Task details -
For the string "Letras", state the number of lines in the data that contain it, and nothing else.

Page images and extracted text
● ● ● ● ● ● ●
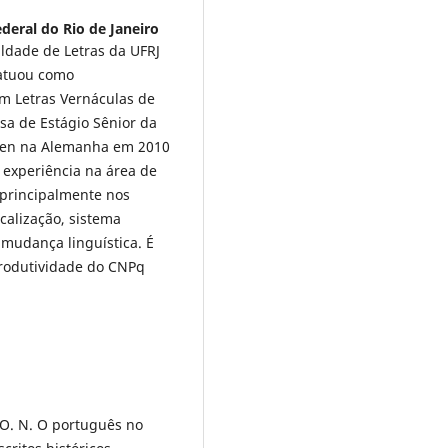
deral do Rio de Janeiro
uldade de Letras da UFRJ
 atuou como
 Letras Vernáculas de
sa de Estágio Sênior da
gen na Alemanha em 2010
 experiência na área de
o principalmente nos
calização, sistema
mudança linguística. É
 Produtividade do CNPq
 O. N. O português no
● ● ● ● ● ● ●
Output for this exercise -
2